Ross Moster is best known as the founder of Village Vancouver (VV), being part of the global movement and integrated network of the Transition Movement. He has been a strong advocate for climate change and one of Vancouver’s leaders in creating community-level sustainability. With a premise so simple and yet profound: “Getting to know your neighbours can save the world,” Village Vancouver has grown with relatively short amount of time as a grassroots network of over 3000 + people in the City of Vancouver.
Ross, along with his enthusiastic team of Village Vancouver volunteers and dedicated board members, have created socially vibrant communities through sharing resources, including but not limited to, community gardening, chicken coops, tool sharing, community potlucks, or car-free block parties, all of which help build strong human connections and ultimately, a healthy community. If you come to the Westside Community Market on Thursday here in front of Kits House you will often see Ross there with his seed library, always willing to share his skill and knowledge about gardening with others.
Since its Westside inception in 2012, Ross has been active with the Westside Neighbourhood Small Grants, both as a project leader and as a member of Westside Neighbourhood Small Grants Resident Advisory Committee. He extends the same integrity and dedication he holds for Village Vancouver to the Resident Advisory Committee and always tries to give EVERYONE a chance to shine as a NSG project leader and community builder.

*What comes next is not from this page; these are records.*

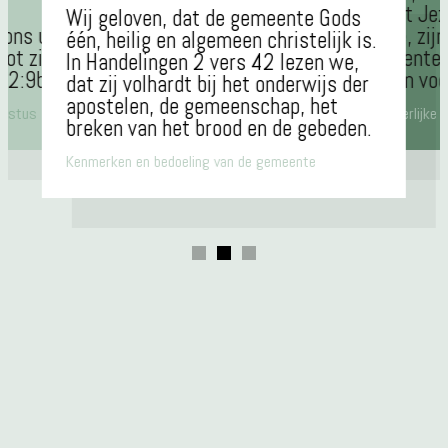
Omdat Jezu
Wij geloven, dat de gemeente Gods
ons uit de
kudde, zijn
één, heilig en algemeen christelijk is.
ot zijn
gemeente 
In Handelingen 2 vers 42 lezen we,
s2:9b).
dragen voo
dat zij volhardt bij het onderwijs der
apostelen, de gemeenschap, het
ristus
De herderlijke 
breken van het brood en de gebeden.
Kenmerken en bedoeling van de gemeente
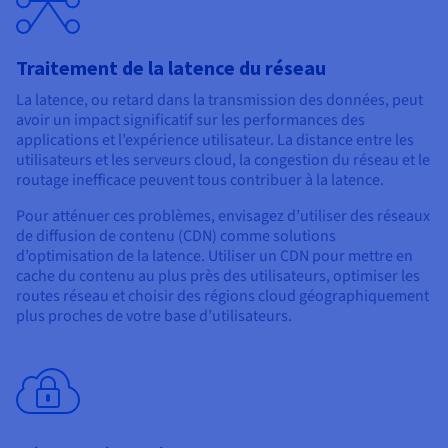
Traitement de la latence du réseau
La latence, ou retard dans la transmission des données, peut
avoir un impact significatif sur les performances des
applications et l’expérience utilisateur. La distance entre les
utilisateurs et les serveurs cloud, la congestion du réseau et le
routage inefficace peuvent tous contribuer à la latence.
Pour atténuer ces problèmes, envisagez d’utiliser des réseaux
de diffusion de contenu (CDN) comme solutions
d’optimisation de la latence. Utiliser un CDN pour mettre en
cache du contenu au plus près des utilisateurs, optimiser les
routes réseau et choisir des régions cloud géographiquement
plus proches de votre base d’utilisateurs.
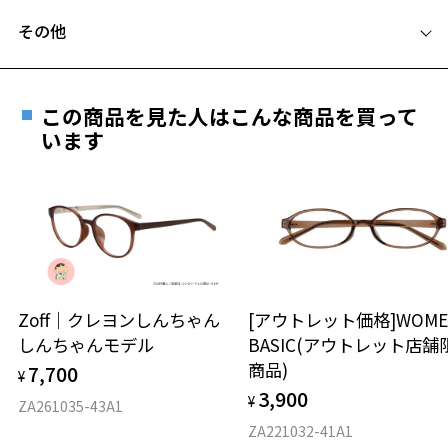
フレームとレンズの合計料金を知りたい方へ
お気に入りリストは
こちら
その他
Zoffならではの安心サポート
価格シミュレーターはこちら
遠近両用はZoffオンラインストアでは販売しておりません。
ご希望のお客さまは、「レンズ交換券」をお選びのうえ、
この商品を見た人はこんな商品を買って
安心1 フレーム１年間品質保証
最寄りのZoff実店舗にてレンズをお買い求めください。
います
※サングラスやパッケージ品では「レンズ交換券」はお選び
商品不良により生じた破損等の不具合は、お渡し
いただけません。「度無し」をお選びいただき実店舗へご相
日または発送日より１年間修理又は交換させて頂
談ください。
きます。
※保証期間内に交換が行われた場合、保証期間は初期の期間から
延長されません。
お持ちのZoffメガネサイズを確認するには？
＜メガネの度数情報がわからない方へ＞
安心2 視力測定無料
Zoff｜クレヨンしんちゃん
[アウトレット価格]WOME
オンラインストアでフレームのみ購入して、
しんちゃんモデル
BASIC(アウトレット店舗
実店舗で度付きにできます
仕上がり寸法
視力の変化を早めに発見するために、定期的な視
商品)
7,700
ご購入時に「レンズ交換券」をお選びいただくと、実店舗で
¥
力測定をおすすめいたします。
3,900
度数を測定のうえ、度付きレンズ（標準セットレンズ）へ無
¥
D 仕上がりの横幅：約146mm
ZA261035-43A1
料交換いただけます。
E 仕上がりの縦幅：約36mm
安心3 かかり具合調整無料
ZA221032-41A1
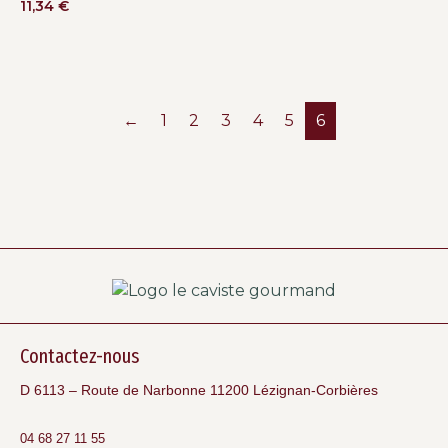
11,34
€
←
1
2
3
4
5
6
Contactez-nous
D 6113 – Route de Narbonne 11200 Lézignan-Corbières
04 68 27 11 55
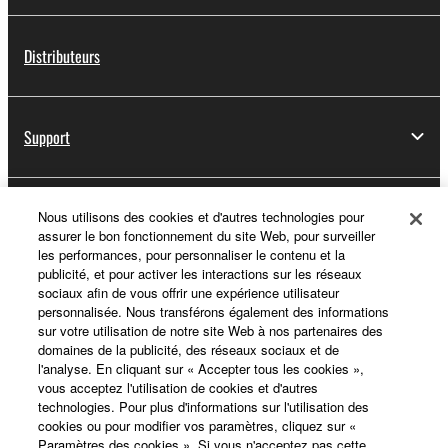
Distributeurs
Support
Yamaha Music ID - Enregistrement
Nous utilisons des cookies et d'autres technologies pour
assurer le bon fonctionnement du site Web, pour surveiller
les performances, pour personnaliser le contenu et la
publicité, et pour activer les interactions sur les réseaux
sociaux afin de vous offrir une expérience utilisateur
A propos de Yamaha
personnalisée. Nous transférons également des informations
sur votre utilisation de notre site Web à nos partenaires des
domaines de la publicité, des réseaux sociaux et de
l'analyse. En cliquant sur « Accepter tous les cookies »,
France - French
vous acceptez l'utilisation de cookies et d'autres
technologies. Pour plus d'informations sur l'utilisation des
Professionnel
cookies ou pour modifier vos paramètres, cliquez sur «
Paramètres des cookies ». Si vous n'acceptez pas cette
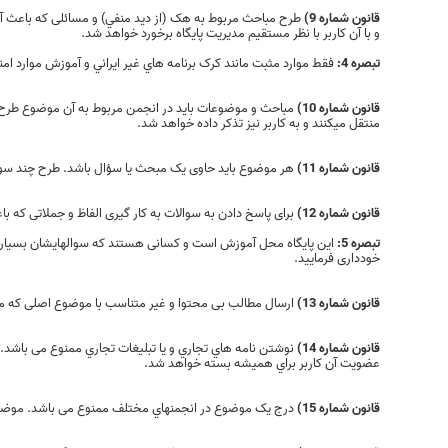
قانون شماره 9)
طرح مباحث مربوط به هک (از ديد منفي) و مسائلی که باعث آز
و با آن کاربر با نظر مستقیم مدیریت پایگاه برخورد خواهد شد.
تبصره 4:
فقط موارد مثبت مانند کرک برنامه هاي غير ايراني و آموزش موارد امن
قانون شماره 10)
مباحث و موضوعات باید در انجمن مربوط به آن موضوع طرح 
منتقل میکنند و به کاربر نیز تذکر داده خواهد شد.
قانون شماره 11)
هر موضوع باید حاوی یک مبحث یا سؤال باشد. طرح چند سوا
قانون شماره 12)
برای پاسخ دادن به سوالات به کار گیری الفاظ و جملاتی که 
تبصره 5:
این پایگاه محل آموزش است و کسانی هستند که سوالهایشان بسیار اب
خودداری فرمایید.
قانون شماره 13)
ارسال مطالب بی محتوا و غیر متناسب با موضوع اصلی که
قانون شماره 14)
نوشتن نامه هاي تجاري و يا تبليغات تجاري ممنوع می باشد
عضویت آن کاربر براي هميشه بسته خواهد شد.
قانون شماره 15)
درج یک موضوع در انجمنهاي مختلف ممنوع می باشد. موضوعات باید طبق قانون شماره 10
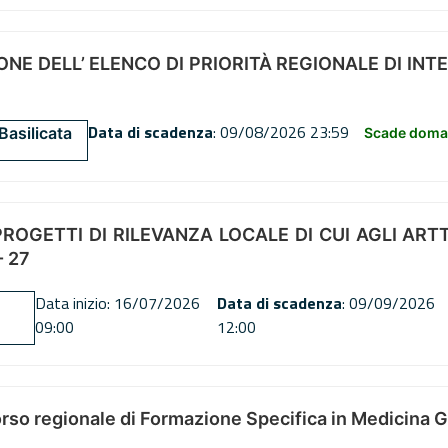
NE DELL’ ELENCO DI PRIORITÀ REGIONALE DI INT
Data di scadenza
: 09/08/2026 23:59
Basilicata
Scade doman
OGETTI DI RILEVANZA LOCALE DI CUI AGLI ARTT. 72
 27
Data inizio: 16/07/2026
Data di scadenza
: 09/09/2026
09:00
12:00
orso regionale di Formazione Specifica in Medicina 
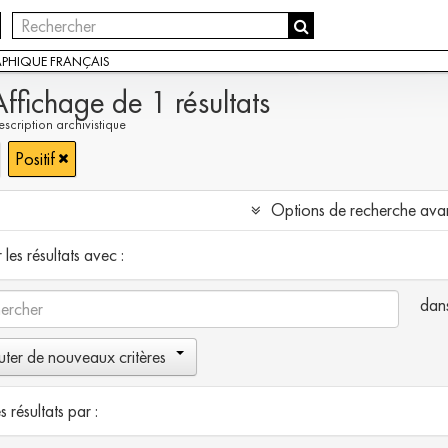
APHIQUE FRANÇAIS
Affichage de 1 résultats
scription archivistique
Positif
Options de recherche ava
les résultats avec :
dan
uter de nouveaux critères
es résultats par :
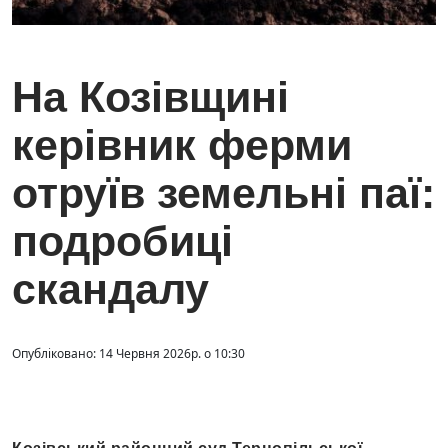
На Козівщині
керівник ферми
отруїв земельні паї:
подробиці
скандалу
Опубліковано: 14 Червня 2026р. о 10:30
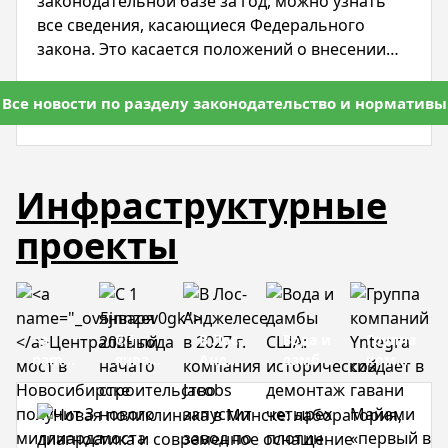
законодательной базе за год, можно узнать
все сведения, касающиеся Федерального
закона. Это касается положений о внесении
поправок в Градостроительный кодекс и
отдельных законодательных актов, о внесении
Все новости по разделу законодательство и нормативы
изменений.
Инфраструктурные
проекты
<a
С 1
В Лос-
Вода и
Группа
name="_ov5jnnzev0gk">
января
Анджелесе
дамбы
компаний
</a>Центральный
2025
в 2027
США:
Yntegra
мост в
года
г.
исторический
создает
Новосибирске
начато
компания
демонтаж
в
получит
строительство
Jacobs
четырех
гавани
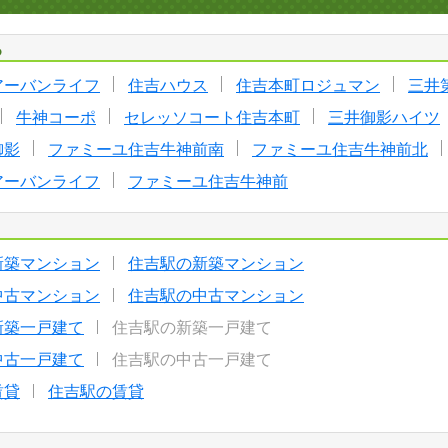
る
アーバンライフ
住吉ハウス
住吉本町ロジュマン
三井
牛神コーポ
セレッソコート住吉本町
三井御影ハイツ
御影
ファミーユ住吉牛神前南
ファミーユ住吉牛神前北
アーバンライフ
ファミーユ住吉牛神前
新築マンション
住吉駅の新築マンション
中古マンション
住吉駅の中古マンション
新築一戸建て
住吉駅の新築一戸建て
中古一戸建て
住吉駅の中古一戸建て
賃貸
住吉駅の賃貸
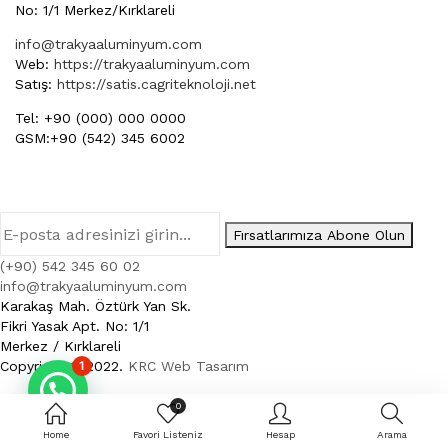
No: 1/1 Merkez/Kırklareli
info@trakyaaluminyum.com
Web:
https://trakyaaluminyum.com
Satış:
https://satis.cagriteknoloji.net
Tel: +90 (000) 000 0000
GSM:+90 (542) 345 6002
Fırsatlarımıza Abone Olun
(+90) 542 345 60 02
info@trakyaaluminyum.com
Karakaş Mah. Öztürk Yan Sk.
Fikri Yasak Apt. No: 1/1
Merkez / Kırklareli
Copyright © 2022.
1
KRC Web Tasarım
0
Home
Favori Listeniz
Hesap
Arama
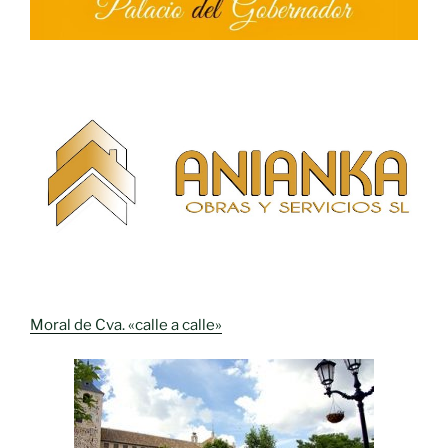
Moral de Cva. «calle a calle»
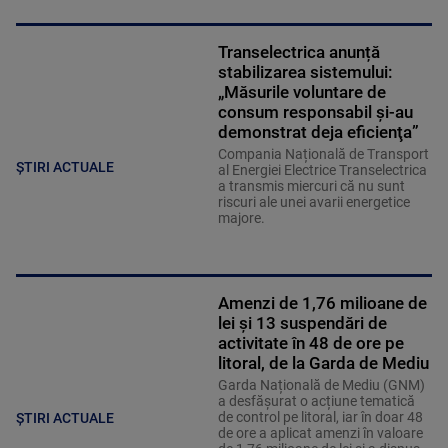
Transelectrica anunță
stabilizarea sistemului:
„Măsurile voluntare de
consum responsabil şi-au
demonstrat deja eficienţa”
Compania Națională de Transport
ȘTIRI ACTUALE
al Energiei Electrice Transelectrica
a transmis miercuri că nu sunt
riscuri ale unei avarii energetice
majore.
Amenzi de 1,76 milioane de
lei și 13 suspendări de
activitate în 48 de ore pe
litoral, de la Garda de Mediu
Garda Națională de Mediu (GNM)
a desfășurat o acțiune tematică
de control pe litoral, iar în doar 48
ȘTIRI ACTUALE
de ore a aplicat amenzi în valoare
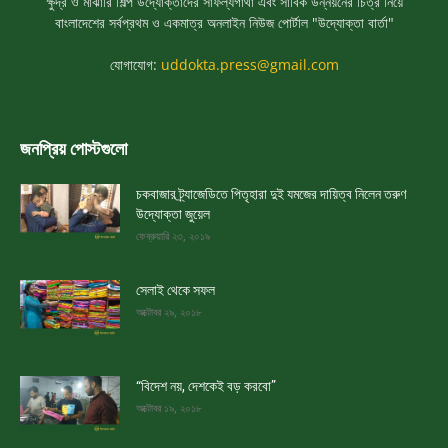
ক্ষুদ্র ও মাঝারি শিল্প উদ্যোক্তাদের সাফল্যগাথা এবং সার্বিক উন্নয়নের চিত্র নিয়ে
বাংলাদেশের সর্বপ্রথম ও একমাত্র অনলাইন নিউজ পোর্টাল "উদ্যোক্তা বার্তা"
যোগাযোগ:
uddokta.press@gmail.com
জনপ্রিয় পোস্টগুলো
চকবাজার ট্র্যাজেডিতে পিতৃহারা দুই যমজের দায়িত্ব নিলেন তরুণ
উদ্যোক্তা জুয়েল
ফেব্রুয়ারি ২৩, ২০১৯
সেলাই থেকে সফল
অক্টোবর ২৯, ২০১৮
“বিদেশ নয়, দেশকেই বড় করবো”
অক্টোবর ১৯, ২০১৮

You may have come across some of Ross’s Westside NSG projects over the years – the range of his NSG projects are vast and diverse and include projects such as the Kits Plastic Recycling, Permaculture projects, his Seed Library, creating pollinator corridors, collaborative gardens, and I’m sure there are a few others that haven’t been included in this list and a few others that Ross just hasn’t gotten around to doing yet!
In summary, Ross is a visionary leader who is passionate about the community and has built something long lasting – human relationships. He builds community through his many and varied interests and his ability to connect people to each other.
There were many worthy nominations submitted for consideration for this award this year and Ross certainly had some competition in being chosen for this award tonight! Ross Moster’s contributions to building community, not only here on the Westside but all through the City of Vancouver, truly made him stand out in a group of what are simply amazing community builders and leaders.